# Data for this exercise

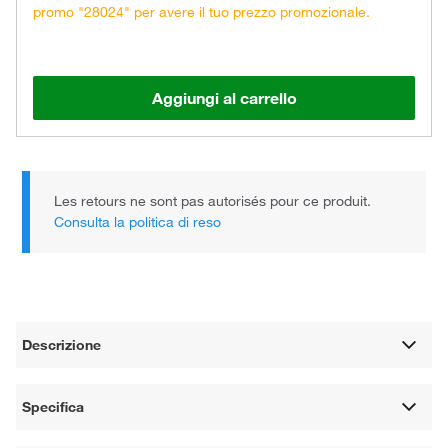
promo "28024" per avere il tuo prezzo promozionale.
Aggiungi al carrello
Les retours ne sont pas autorisés pour ce produit.
Consulta la politica di reso
Descrizione
Specifica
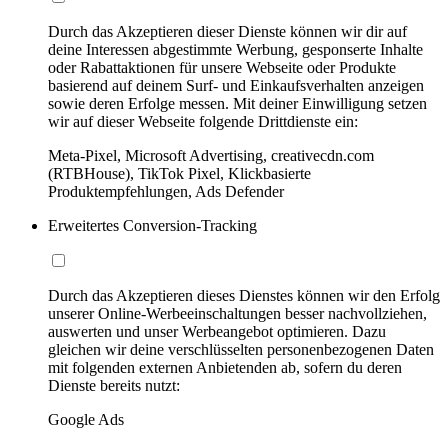
Durch das Akzeptieren dieser Dienste können wir dir auf
deine Interessen abgestimmte Werbung, gesponserte Inhalte
oder Rabattaktionen für unsere Webseite oder Produkte
basierend auf deinem Surf- und Einkaufsverhalten anzeigen
sowie deren Erfolge messen. Mit deiner Einwilligung setzen
wir auf dieser Webseite folgende Drittdienste ein:
Meta-Pixel, Microsoft Advertising, creativecdn.com
(RTBHouse), TikTok Pixel, Klickbasierte
Produktempfehlungen, Ads Defender
Erweitertes Conversion-Tracking
Durch das Akzeptieren dieses Dienstes können wir den Erfolg
unserer Online-Werbeeinschaltungen besser nachvollziehen,
auswerten und unser Werbeangebot optimieren. Dazu
gleichen wir deine verschlüsselten personenbezogenen Daten
mit folgenden externen Anbietenden ab, sofern du deren
Dienste bereits nutzt:
Google Ads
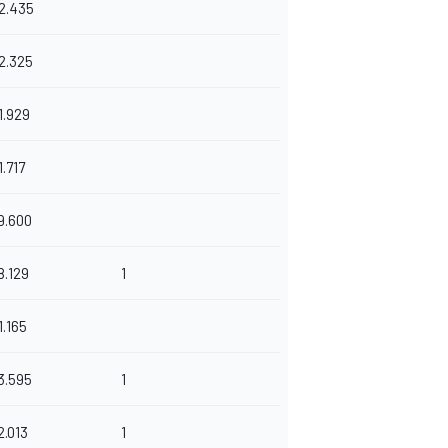
2.435
2.325
1.929
1.717
9.600
8.129
1
1.165
3.595
1
2.013
1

# What you are asked to do
Everything in the listing above is to be given again exactly, apart from the pictures.

# Task output
promo "28024" per avere il tuo prezzo promozionale.
Aggiungi al carrello
Les retours ne sont pas autorisés pour ce produit.
Consulta la politica di reso
Descrizione
Specifica
Durch das Akzeptieren dieser Dienste können wir dir auf
deine Interessen abgestimmte Werbung, gesponserte Inhalte
oder Rabattaktionen für unsere Webseite oder Produkte
basierend auf deinem Surf- und Einkaufsverhalten anzeigen
sowie deren Erfolge messen. Mit deiner Einwilligung setzen
wir auf dieser Webseite folgende Drittdienste ein:
Meta-Pixel, Microsoft Advertising, creativecdn.com
(RTBHouse), TikTok Pixel, Klickbasierte
Produktempfehlungen, Ads Defender
Erweitertes Conversion-Tracking
Durch das Akzeptieren dieses Dienstes können wir den Erfolg
unserer Online-Werbeeinschaltungen besser nachvollziehen,
auswerten und unser Werbeangebot optimieren. Dazu
gleichen wir deine verschlüsselten personenbezogenen Daten
mit folgenden externen Anbietenden ab, sofern du deren
Dienste bereits nutzt:
Google Ads
2.435
2.325
1.929
1.717
9.600
8.129
1
1.165
3.595
1
2.013
1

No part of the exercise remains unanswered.